I’ve been reading about comp plans for sellers. They are a huge challenge. A recent report cited: 97%* of leaders think there are challenges with their comp plans. 91% of organizations failed to hit goal, yet only 31% of them felt the quotas were unrealistic. 78% find their comp plans difficult to understand. And only 1% of RevOps and 12% of Finance leaders believe comp plans are aligned with overall company goals.
Yet despite all of this, the primary lever managers use to drive performance is comp–and I suspect that’s why we see the data above.
I have to confess, I made that mistake at one point in my career. We had the idea that we would develop a comp plan that would both motivate sellers to do more; focus them on our strategic initiatives; drive new customer acquisition; assure their efforts were balanced across the entire product portfolio; drove key account growth; and a few other things.
In hindsight, to understand the plan, you had to have PhDs in statistics and behavioral analysis. And, as you would expect, sellers were confused. Instead of being focused on the plan, they gave up, focusing on hitting their numbers, whatever way they could, ignoring the “guidance” we were providing through the comp plan design.
It was a massive failure. And while I have always kept comp plans constant through a fiscal year, this time we had to abandon it in the second quarter, dramatically simplifying the plan. In the end it focused on hitting revenue goals, and balanced performance.

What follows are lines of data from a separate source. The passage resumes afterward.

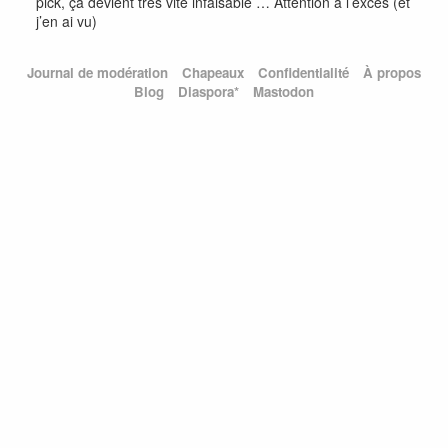
pick, ça devient très vite infaisable … Attention à l’excès (et
j’en ai vu)
Journal de modération
Chapeaux
Confidentialité
À propos
Blog
Diaspora*
Mastodon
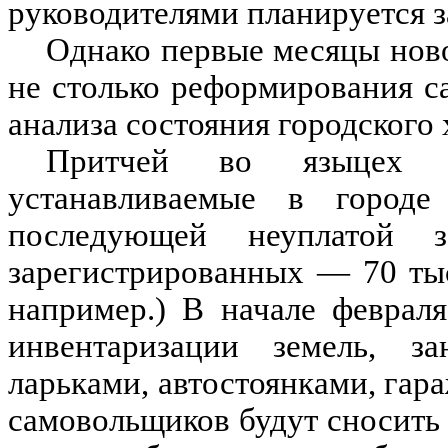
руководителями планируется з
Однако первые месяцы ново
не столько реформирования с
анализа состояния городского 
Притчей во языцех 
устанавливаемые в город
последующей неуплатой 
зарегистрированных — 70 ты
например.) В начале феврал
инвентаризации земель, з
ларьками, автостоянками, гараж
самовольщиков будут сносить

But we didn’t abandon our other initiatives. We just realized it was inappropriate to put all of these into the comp plan. We recognized, it was more appropriate to put the other performance focus areas into something else—the performance plan. We included goals–some quantifiable and some directional, into the performance plans. And as managers coached their people, they reviewed performance against these criteria, making sure people were doing their best on all elements, and coaching them in areas where they weren’t meeting performance objectives.

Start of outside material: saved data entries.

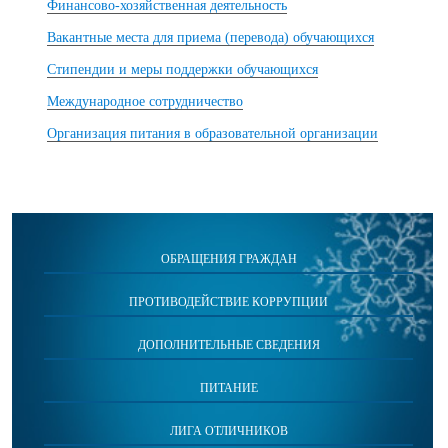
Финансово-хозяйственная деятельность
Вакантные места для приема (перевода) обучающихся
Стипендии и меры поддержки обучающихся
Международное сотрудничество
Организация питания в образовательной организации
ОБРАЩЕНИЯ ГРАЖДАН
ПРОТИВОДЕЙСТВИЕ КОРРУПЦИИ
ДОПОЛНИТЕЛЬНЫЕ СВЕДЕНИЯ
ПИТАНИЕ
ЛИГА ОТЛИЧНИКОВ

We forget, we have multiple tools to drive performance. The comp plan is only one of those. Performance plans, development plans and other areas provide us the capability to drive performance in ways that are much simpler for both managers and sellers to understand. And much simpler to implement.
For example, if we have a new customer acquisition goal, let’s put that goal as a performance objective. When we do pipeline reviews, we look at the number of net new customers that are added to the pipeline, coaching people on how to hit their goals. If we have account growth goals, we put an objective in the performance plan. We look at the account plans to see of they are focused on how we achieve those goals, we look at pipelines to make sure we are pursuing opportunities that support the account growth goals.
The good news about this, is that it both simplifies comp plans, but it is much more proactive. Comp attainment is a historical view, we don’t know whether we are achieving our goals until long after everything has happened. As a result, we don’t have the ability to take proactive action that enables the seller to more appropriately achieve their goals.
As leaders and coaches, we are most effective in helping our people achieve the highest levels of performance, when we leverage all the tools at our disposal, using the most impactful tool to achieve our goals.